Boko Haram is a terrorist group which has been steadily taking over the country of Nigeria for the past several years. It has killed more people than terrorist groups such as ISIS (from 2010 to 2016 Boko Haram killed 29,360 people compared to ISIS killing 18,070.)

As a radical terrorist group, Boko Haram categorizes itself as “Muslim” but follows ideals starkly different than any religious laws Islam prescribes. They disregard “Western ideals” such as women’s rights, education, and voting. They target civilians, especially women and children, and were responsible for the kidnapping of the 300 schoolgirls in 2014.

Why should you care?

If they are allowed to take control of the entire country, inflicting terror and destruction in the process, they might expand outside of Nigeria, and potentially take over other African countries. At the rate they are growing, there may be little hope for the nation’s future. Nigeria has been fighting Boko Haram since 2002 and has been unable to defeat them. Clearly, the Nigerian military needs significant help in order to achieve this goal.

In February, the United States sent a dozen troops to Nigeria to train soldiers, and in a recent phone call with the Nigerian President, President Trump promised to reopen negotiations on the sale of attack planes to Nigeria, which are valued at around $600 million. However, this sale has been criticized as an empty gesture by the US to put down criticism that the US hasn’t done enough to fight Boko Haram, by people like Matthew Page a former State Department expert on Nigeria.

It’s appalling and unbelievable that this situation has gone on for 16 years with no end in sight and no solution for the problems that Nigeria faces against Boko Haram. Few people know who Boko Haram is, or that they are taking over an entire country. The scale of the problem in Nigeria is not consistent to the degree of which it is reported on. Why?

The answer to this question is the lack of focus on issues that matter by the mainstream media. The media largely controls the world’s knowledge of pressing issues. They have the liberty of not publishing stories about nations being overthrown but publishing stories about the Kardashians instead.

The fact that the mainstream media has enough power to contribute to mass amounts of people not knowing about such an important topic in the world is distressing, because if the media has control over the news of Boko Haram not being spread, what else do they have control over and are we not aware of?
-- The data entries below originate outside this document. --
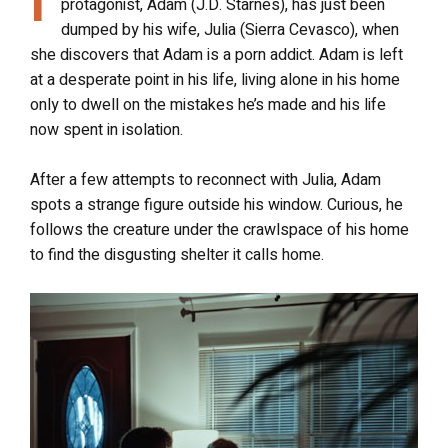
protagonist, Adam (J.D. Starnes), has just been
dumped by his wife, Julia (Sierra Cevasco), when
she discovers that Adam is a porn addict. Adam is left
at a desperate point in his life, living alone in his home
only to dwell on the mistakes he’s made and his life
now spent in isolation.
After a few attempts to reconnect with Julia, Adam
spots a strange figure outside his window. Curious, he
follows the creature under the crawlspace of his home
to find the disgusting shelter it calls home.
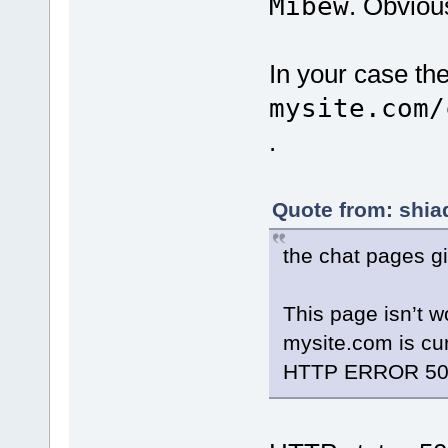
Mibew
. Obviou
In your case th
mysite.com/
.
Quote from: shia
the chat pages gi
This page isn’t w
mysite.com is cur
HTTP ERROR 50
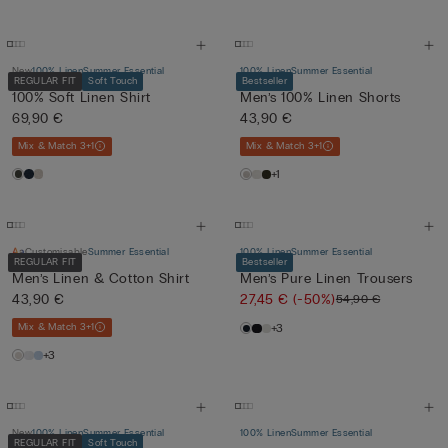
New
100% Linen
Summer Essential
100% Linen
Summer Essential
REGULAR FIT
Soft Touch
Bestseller
100% Soft Linen Shirt
Men’s 100% Linen Shorts
69,90 €
43,90 €
Mix & Match 3+1
Mix & Match 3+1
+1
Customisable
Summer Essential
100% Linen
Summer Essential
REGULAR FIT
Bestseller
Men’s Linen & Cotton Shirt
Men’s Pure Linen Trousers
43,90 €
27,45 €
(-50%)
54,90 €
Mix & Match 3+1
+3
+3
New
100% Linen
Summer Essential
100% Linen
Summer Essential
REGULAR FIT
Soft Touch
Two important questions we have to ask are, why is this issue not being covered to the degree that it should be, and what other global issues are not being solved because of the lack of knowledge people have on these topics?

There may not be a way to force the powerful nations of the world into doing more than enforcing economic sanctions in Nigeria and withholding weapons from them, but there is a way to control the knowledge of the people.

People fighter global issues they are most passionate every day: religious freedom, the rights of women, racism, the basic human rights of people across the world. What would happen if the number of people that knew about Boko Haram doubled, or trip? How many people would stand up and say something, do something, to change this problem? What would powerful leaders of the world see this change and this movement, not just surrounding Boko Haram but other global issues, and decide to use their power to fight for these causes?